I'm going to ECHO @timanix's position on compositional data analysis, with a slight caveat.

It looks like the "outliers" you're showing are outliers because they have reads mapped to the feature. So, the problem doesn't appear to be "outliers" as much as "present" (>10 reads) vs "absent" (0 reads). I don't know what the underlying biological mechanism might be for your ASV and treatments, but I can also come up with plausible biological/ecological mechanisms where a treatment might regulate either the presence of an organism or the observed presence.

I think applying a filter and seeing fi you retain ASV2530 would be worth while.
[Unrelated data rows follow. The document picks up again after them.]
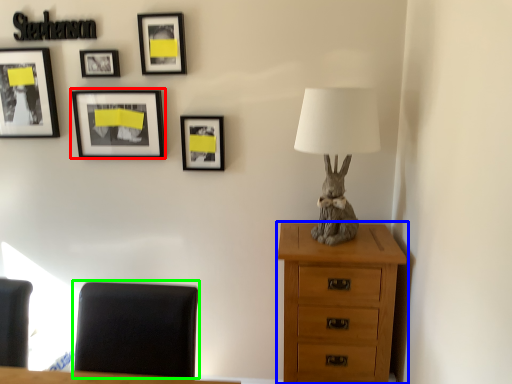 Question: Which object is the closest to the picture frame (highlighted by a red box)? Choose among these: chest of drawers (highlighted by a blue box) or furniture (highlighted by a green box).

Choices:
 (A) chest of drawers
 (B) furniture

Answer: (B) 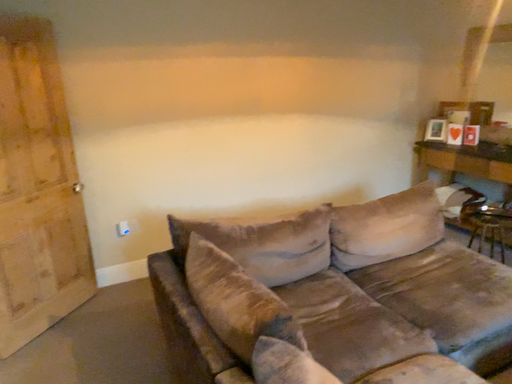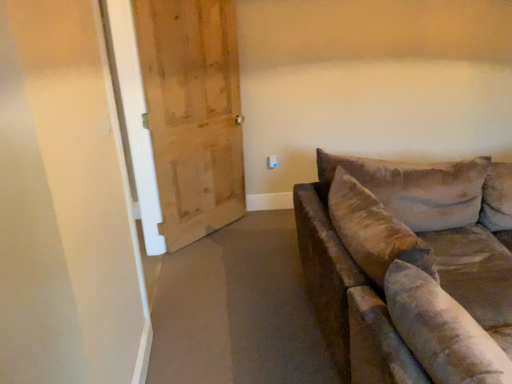 Question: How did the camera likely rotate when shooting the video?

Choices:
 (A) rotated right
 (B) rotated left

Answer: (B) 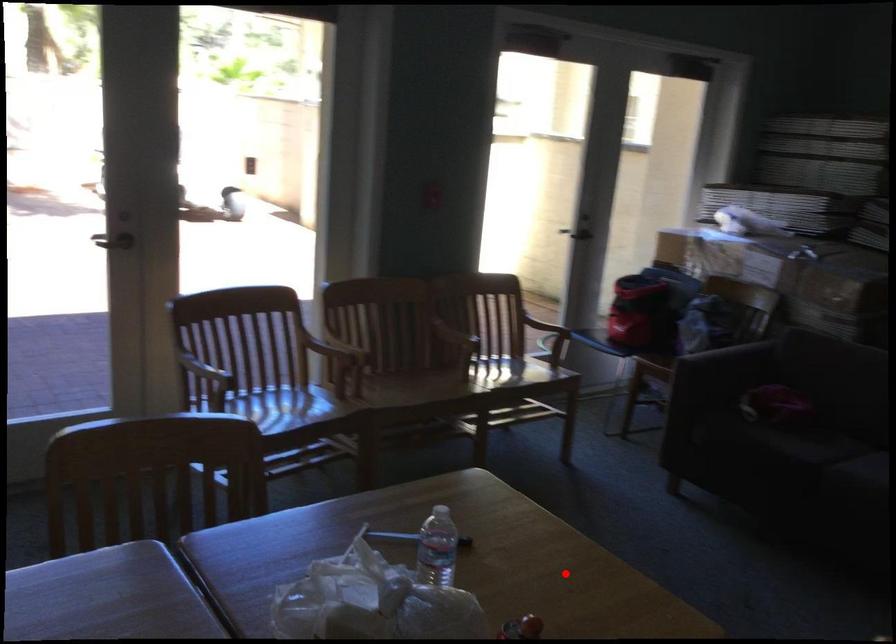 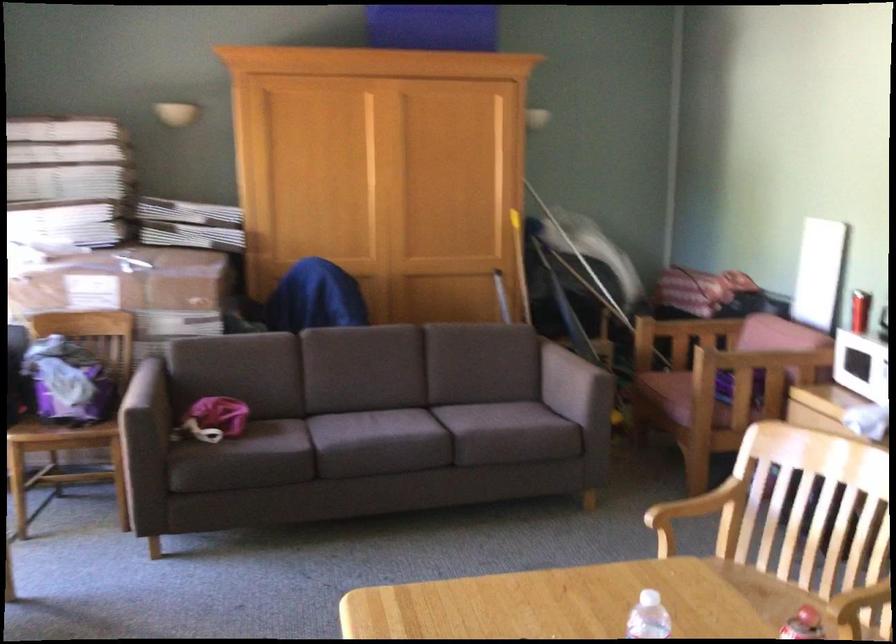 Locate, in the second image, the point that corresponds to the highlighted location in the first image.

(555, 603) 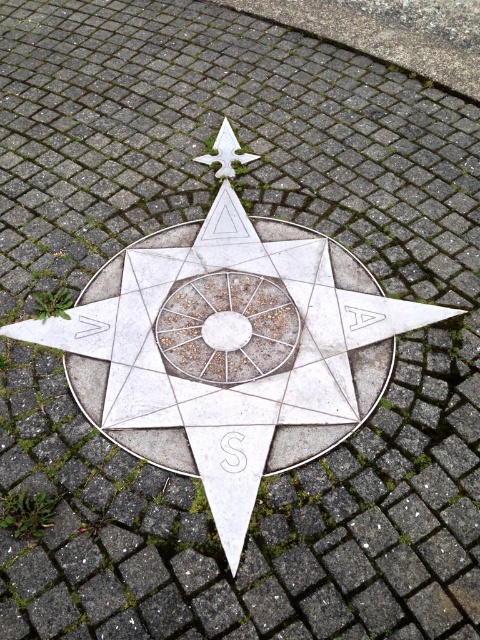 Question: Is metallic textured circle at center positioned in front of white metal star at upper center?

Choices:
 (A) yes
 (B) no

Answer: (A)

Question: Which object is closer to the camera taking this photo?

Choices:
 (A) metallic textured circle at center
 (B) white metal star at upper center

Answer: (A)

Question: Does metallic textured circle at center appear over white metal star at upper center?

Choices:
 (A) yes
 (B) no

Answer: (B)

Question: Among these objects, which one is farthest from the camera?

Choices:
 (A) metallic textured circle at center
 (B) white metal star at upper center

Answer: (B)

Question: Can you confirm if metallic textured circle at center is positioned to the left of white metal star at upper center?

Choices:
 (A) no
 (B) yes

Answer: (A) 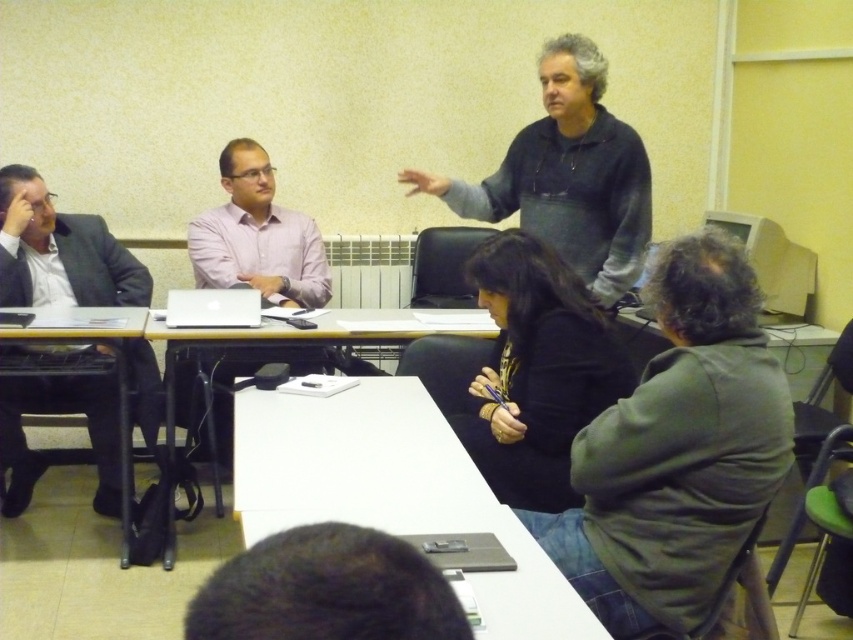 You are a person standing at the entrance of the room. You want to see the dark gray hoodie at upper center and the white glossy table at center clearly. Which object would block your view more if placed in front of you?

The dark gray hoodie at upper center is taller than the white glossy table at center, so it would block your view more if placed in front of you.

You are a person sitting at the white glossy table at center. You want to reach the dark gray hoodie at upper center to grab your keys. Can you comfortably reach it from your current position?

The dark gray hoodie at upper center is 30.78 inches away from the white glossy table at center. Since the distance is about 30.8 inches, which is roughly arm length for an average adult, you can comfortably reach it from your current position.

Where is the dark green hoodie at lower right located in the image?

The dark green hoodie at lower right is located at point (677,451). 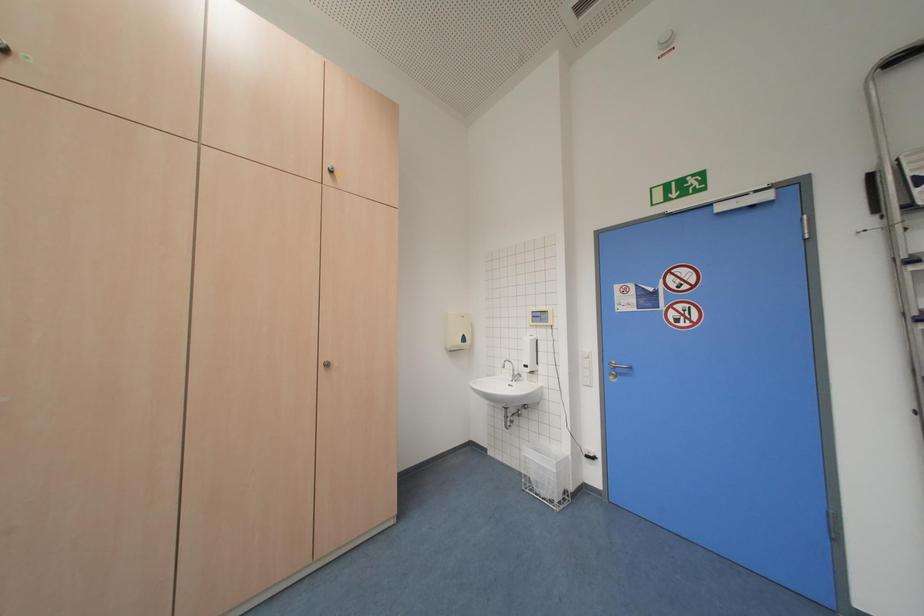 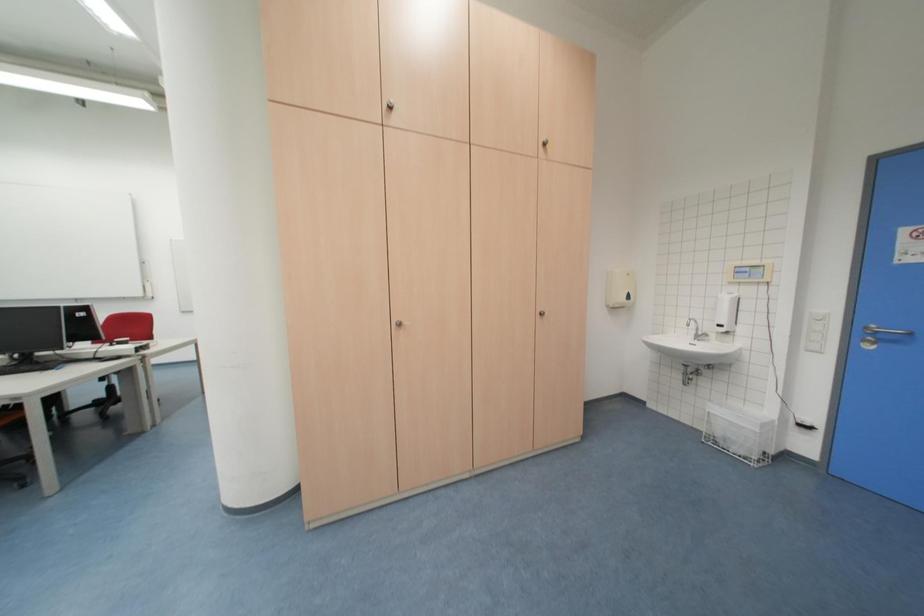 Question: The camera is either moving clockwise (left) or counter-clockwise (right) around the object. The first image is from the beginning of the video and the second image is from the end. Is the camera moving left or right when shooting the video?

Choices:
 (A) Left
 (B) Right

Answer: (B) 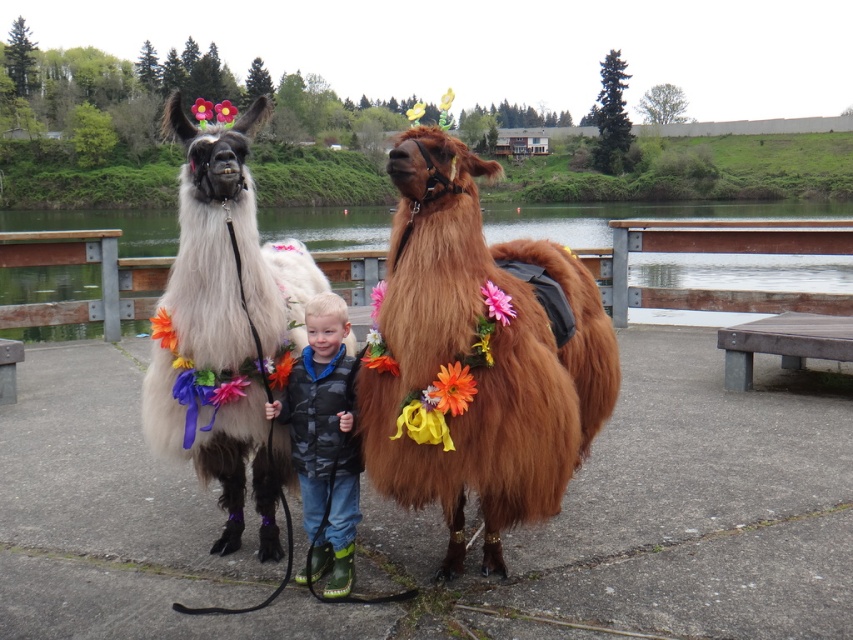 You are standing at point [399,179] and want to walk to the nearest llama. How far will you have to walk in feet?

The distance between the two llamas is 9.08 feet, so you will have to walk 4.54 feet to reach the nearest llama.

Consider the image. You are a photographer trying to capture a photo of the white fluffy alpaca at center. Based on its position coordinates, where should you aim your camera to ensure it is centered in the frame?

The white fluffy alpaca at center is located at point coordinates 0.516 along the x axis and 0.265 along the y axis, so you should aim your camera at those coordinates to center it in the frame. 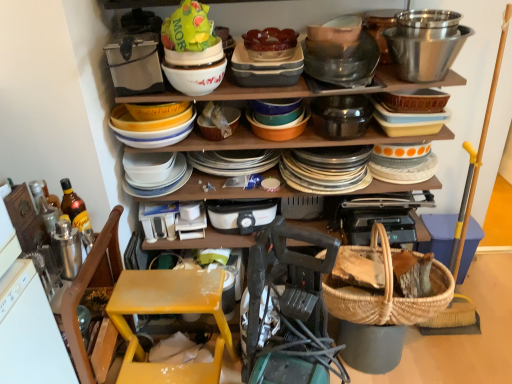 Locate an element on the screen. empty space that is ontop of yellow plastic step stool at lower left (from a real-world perspective) is located at coordinates (170, 294). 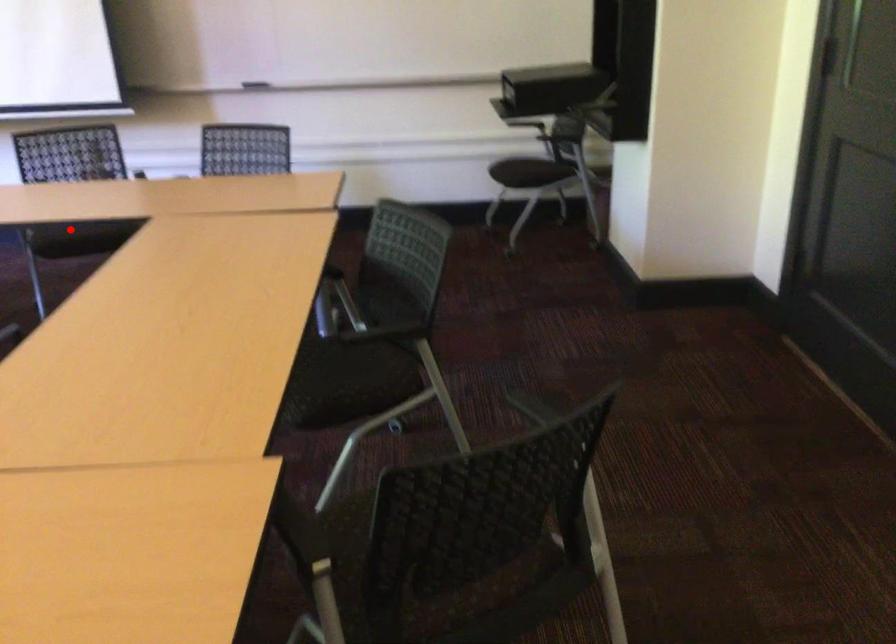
I tend to pre-filter my data before I run several parallel analyses since its unfair to expect differential abundance tests to give me comparable results if they don't all start from the same set of features. I often the use composite filter in q2-feature-table, which defines a "presence" threshold along with a requirement that the sample be present in at least some portion of samples. (I usually use 1/rare depth in 10% under the assumption that my rarefaction depth is linked to the depth of my shallowest sample, accounting for personal neuroses, so I can detect the feature in my shallowest sample.) Based on your sample size, I'm not sure what would survive that type of filtering.

A second thought might be to consider just modeling the data (and thsi ASV in particular) as present/absent based on a cutoff of say 10 normalized or higher. It potentially shifts the type of modeling you need to do; I don't think we have any good options for prevalence-based differential abundance in QIIME 2. Its a slightly different set of assumptions from an abundance-based method, but might provide insight in a case like this. I'd recommend discussing with a biostatistican, if you've got one handy.